_What is needed_
Word for word, return the lines below from the first through the line that has "answered on April", dropping the pictures.

Page images and extracted text

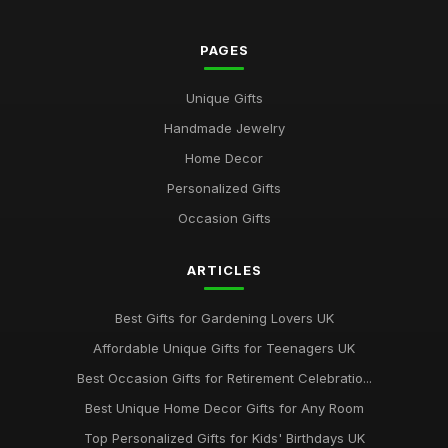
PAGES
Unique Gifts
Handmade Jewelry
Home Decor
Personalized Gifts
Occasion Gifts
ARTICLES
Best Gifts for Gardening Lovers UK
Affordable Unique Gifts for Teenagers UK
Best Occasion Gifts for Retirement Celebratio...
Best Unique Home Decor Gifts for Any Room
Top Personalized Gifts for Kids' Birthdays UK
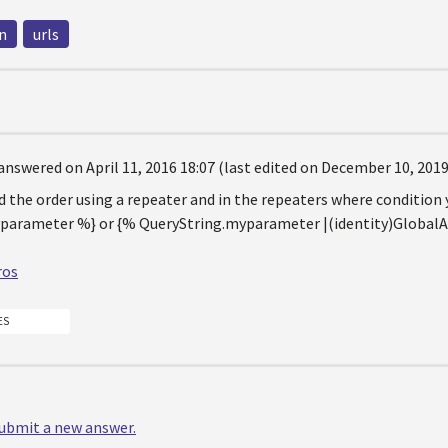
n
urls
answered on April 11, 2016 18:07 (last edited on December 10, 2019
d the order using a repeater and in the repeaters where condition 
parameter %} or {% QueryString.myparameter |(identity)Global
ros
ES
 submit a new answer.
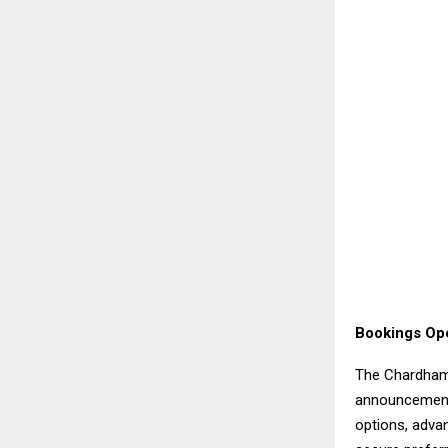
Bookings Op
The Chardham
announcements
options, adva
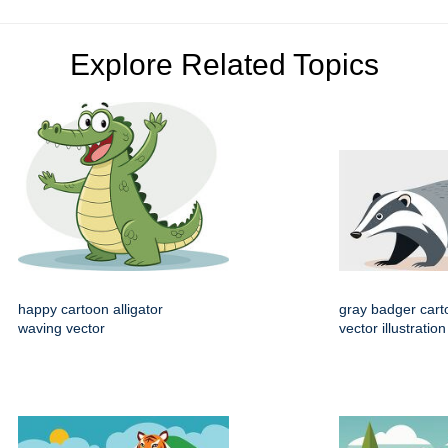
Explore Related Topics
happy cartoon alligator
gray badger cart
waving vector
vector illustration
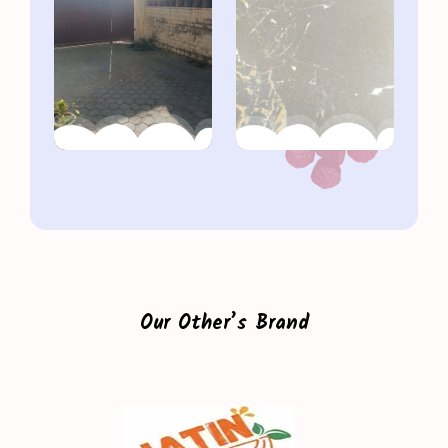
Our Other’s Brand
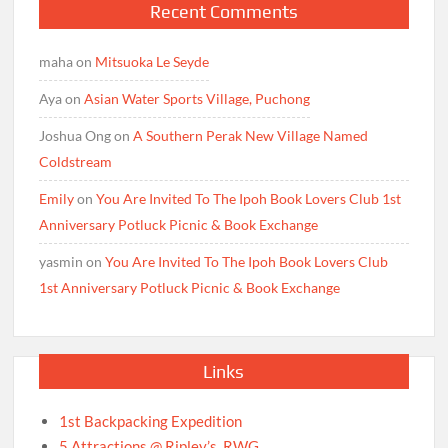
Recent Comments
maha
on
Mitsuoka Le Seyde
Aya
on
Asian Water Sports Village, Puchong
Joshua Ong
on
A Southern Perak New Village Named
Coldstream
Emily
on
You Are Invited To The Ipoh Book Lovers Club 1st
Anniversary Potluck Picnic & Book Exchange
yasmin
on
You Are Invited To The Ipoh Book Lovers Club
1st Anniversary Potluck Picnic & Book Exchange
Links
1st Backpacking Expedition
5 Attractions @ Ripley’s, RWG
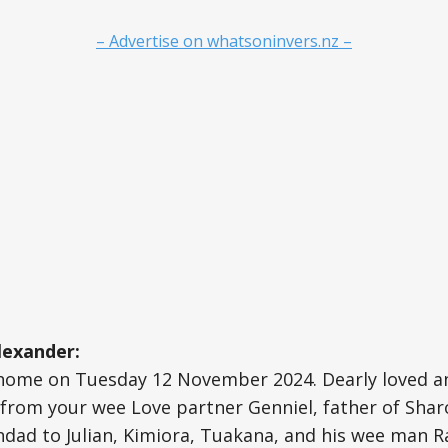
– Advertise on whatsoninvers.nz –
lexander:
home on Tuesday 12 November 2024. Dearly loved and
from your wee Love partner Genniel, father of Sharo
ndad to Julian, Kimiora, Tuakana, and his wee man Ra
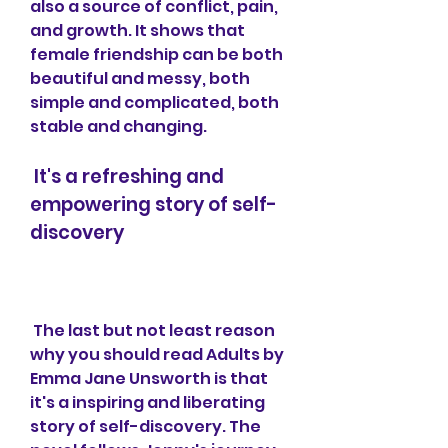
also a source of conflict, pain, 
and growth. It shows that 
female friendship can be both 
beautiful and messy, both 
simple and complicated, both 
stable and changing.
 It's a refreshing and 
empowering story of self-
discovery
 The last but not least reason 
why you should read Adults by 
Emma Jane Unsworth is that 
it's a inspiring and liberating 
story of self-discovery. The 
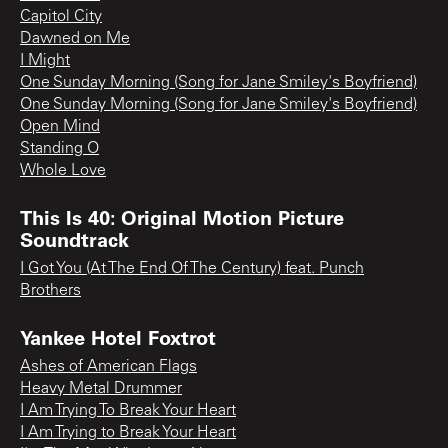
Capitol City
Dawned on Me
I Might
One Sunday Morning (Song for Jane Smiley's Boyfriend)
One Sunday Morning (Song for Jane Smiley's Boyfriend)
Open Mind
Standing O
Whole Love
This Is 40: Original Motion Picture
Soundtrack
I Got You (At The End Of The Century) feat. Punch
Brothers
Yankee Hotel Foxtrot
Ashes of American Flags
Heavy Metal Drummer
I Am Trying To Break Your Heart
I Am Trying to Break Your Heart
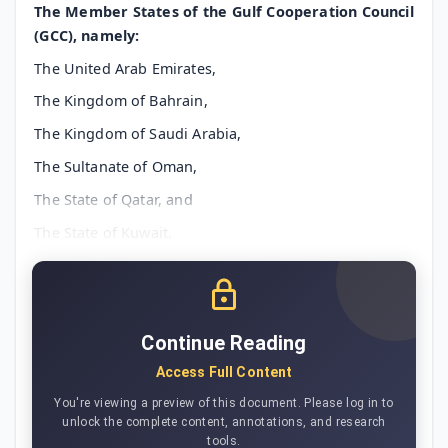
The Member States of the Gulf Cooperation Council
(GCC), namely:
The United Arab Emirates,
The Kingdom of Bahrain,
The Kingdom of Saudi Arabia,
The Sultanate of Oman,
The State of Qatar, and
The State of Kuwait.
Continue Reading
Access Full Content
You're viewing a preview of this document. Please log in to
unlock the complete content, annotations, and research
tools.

_Result of this task_
PAGES
Unique Gifts
Handmade Jewelry
Home Decor
Personalized Gifts
Occasion Gifts
ARTICLES
Best Gifts for Gardening Lovers UK
Affordable Unique Gifts for Teenagers UK
Best Occasion Gifts for Retirement Celebratio...
Best Unique Home Decor Gifts for Any Room
Top Personalized Gifts for Kids' Birthdays UK
n
urls
answered on April 11, 2016 18:07 (last edited on December 10, 2019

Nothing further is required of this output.